Hot Scalability Links for July 30, 2010
- Jeremy Zawodny, while performing data alchemy in the dungeons of Craigslist, stored 1,250,000,000 Key/Value Pairs in Redis on a 32GB Machine.
- Data sorting world record: 1 terabyte, 1 minute. The system has 52 computer nodes, each node is a commodity server with two quad-core processors, 24 gigabytes (GB) memory and sixteen 500 GB disks. It's not just hardware though, they also built a software that utilized all their CPU and RAM.
- Tweets of Gold:
- wm: I am really getting the sense that none of you yokels waxing profound about scalability actually has anything factual to say
- joestump: I think you can do things to *mitigate* pain points up front. You don't need to over-engineer, but it's not hard to look forward.

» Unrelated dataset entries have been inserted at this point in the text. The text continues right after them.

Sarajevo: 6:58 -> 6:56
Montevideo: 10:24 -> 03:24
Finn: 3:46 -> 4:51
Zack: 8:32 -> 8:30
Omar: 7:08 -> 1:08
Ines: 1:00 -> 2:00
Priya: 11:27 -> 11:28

- danielcrenna: I love it when I check in debug code accidentally and it turns into a three day hunt for a major scalability problem
- joestump: Your post also makes me think of another phrase I say often: Scaling == Specialization. Bigger scale = More specialization.
- Quora: What are the scaling issues to keep in mind while developing a social network feed? Very good discussion of scaling advice: denormalize; cache; SSD; optimize writes; avoid stupid things.

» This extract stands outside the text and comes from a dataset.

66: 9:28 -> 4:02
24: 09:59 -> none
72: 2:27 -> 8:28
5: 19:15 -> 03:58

- Node and Scaling in the Small vs Scaling in the Large by Alex Payne. Each and every problem has an appropriate set of applicable technologies, and it’s up to the engineer to justify their use...In a system of no significant scale, basically anything works...In a system of significant scale, there is no magic bullet.
- Caching could be the last thing you want to do by Morgan Tocker. I think with great tools like memcached it is easy to get carried away and use it as the mallet for every performance problem, but in many cases it should not be your first choice. Caching should be seen more as a burden that many applications just can’t live without. You don’t want that burden until you have exhausted all other easily reachable optimizations.
- NVIDIA Serves Up Reality, GPU-Style. NVIDIA announced that it had partnered with PEER 1 to provide the industry’s first large-scale hosted GPU cloud.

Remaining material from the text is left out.